Ineffective diplomatic efforts
Current Australian PM Scott Morrison has been trying to bridge gaps in a reconciliatory tone by stating that his government’s actions are wrongly seen and interpreted by some only through the lens of the strategic competition between China and the US. But, Beijing doesn’t seem satisfied, as evident in the decision to impose the recent set of disproportionate tariffs on wine.

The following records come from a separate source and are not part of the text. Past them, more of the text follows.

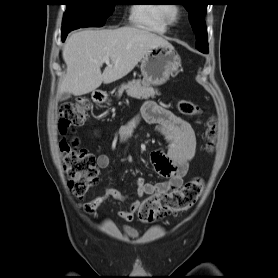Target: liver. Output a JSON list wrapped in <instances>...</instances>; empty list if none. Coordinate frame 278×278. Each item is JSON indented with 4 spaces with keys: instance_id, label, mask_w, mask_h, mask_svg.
Listing matches in <instances>:
<instances>
[{
    "instance_id": "6515ba94",
    "label": "liver",
    "mask_w": 278,
    "mask_h": 278,
    "mask_svg": "<svg viewBox=\"0 0 278 278\" xmlns=\"http://www.w3.org/2000/svg\"><path fill=\"white\" fill-rule=\"evenodd\" d=\"M157 46H170V43L137 27L87 29L74 33L63 47L67 72L58 87V94L85 95L95 91L102 83L119 80L130 73L151 48ZM105 57H109L110 63L101 73Z\"/></svg>"
}]
</instances>
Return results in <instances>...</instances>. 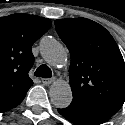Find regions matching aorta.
I'll use <instances>...</instances> for the list:
<instances>
[{"instance_id":"obj_1","label":"aorta","mask_w":125,"mask_h":125,"mask_svg":"<svg viewBox=\"0 0 125 125\" xmlns=\"http://www.w3.org/2000/svg\"><path fill=\"white\" fill-rule=\"evenodd\" d=\"M41 55L51 66H64L67 62L66 49L58 41L45 38L41 42ZM49 96L53 105L57 108H66L72 101L70 85L63 81H55L49 89Z\"/></svg>"}]
</instances>
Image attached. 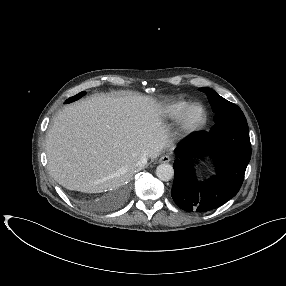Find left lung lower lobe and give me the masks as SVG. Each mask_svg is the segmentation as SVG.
Segmentation results:
<instances>
[{"instance_id":"0a47b994","label":"left lung lower lobe","mask_w":286,"mask_h":286,"mask_svg":"<svg viewBox=\"0 0 286 286\" xmlns=\"http://www.w3.org/2000/svg\"><path fill=\"white\" fill-rule=\"evenodd\" d=\"M174 183L171 195L185 211L207 212L218 208L239 191L251 158L247 121L215 123L209 132H196L175 149ZM209 154L217 175L198 182L194 159Z\"/></svg>"}]
</instances>
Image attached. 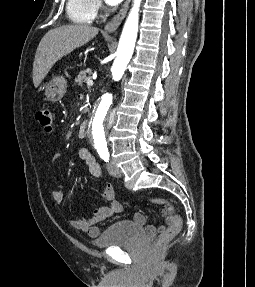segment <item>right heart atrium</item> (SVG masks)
<instances>
[{"instance_id": "obj_1", "label": "right heart atrium", "mask_w": 255, "mask_h": 287, "mask_svg": "<svg viewBox=\"0 0 255 287\" xmlns=\"http://www.w3.org/2000/svg\"><path fill=\"white\" fill-rule=\"evenodd\" d=\"M147 33H152V32H147ZM147 39H152V38H147Z\"/></svg>"}]
</instances>
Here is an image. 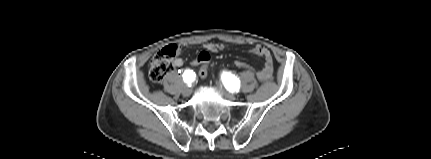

Loss of businesses for Australian domestic producers is already hurting the Australian economy badly as goods remain stalled at ports. But, the behemoth of Chinese economy appears to be largely resilient to adverse impacts, compared to the Australian economy.
Way ahead
Australia’s producers and farmers are largely unhappy and unsatisfied with the way Canberra is dealing with Beijing as it directly threatens their livelihoods.
As things turn out worse, Canberra will have to strategise newer options to effectively balance geostrategic and economic considerations with regard to Beijing, possibly through the diplomatic route, in a way to immediately diffuse the prevalent confrontational approach to come out of this diplomatic impasse.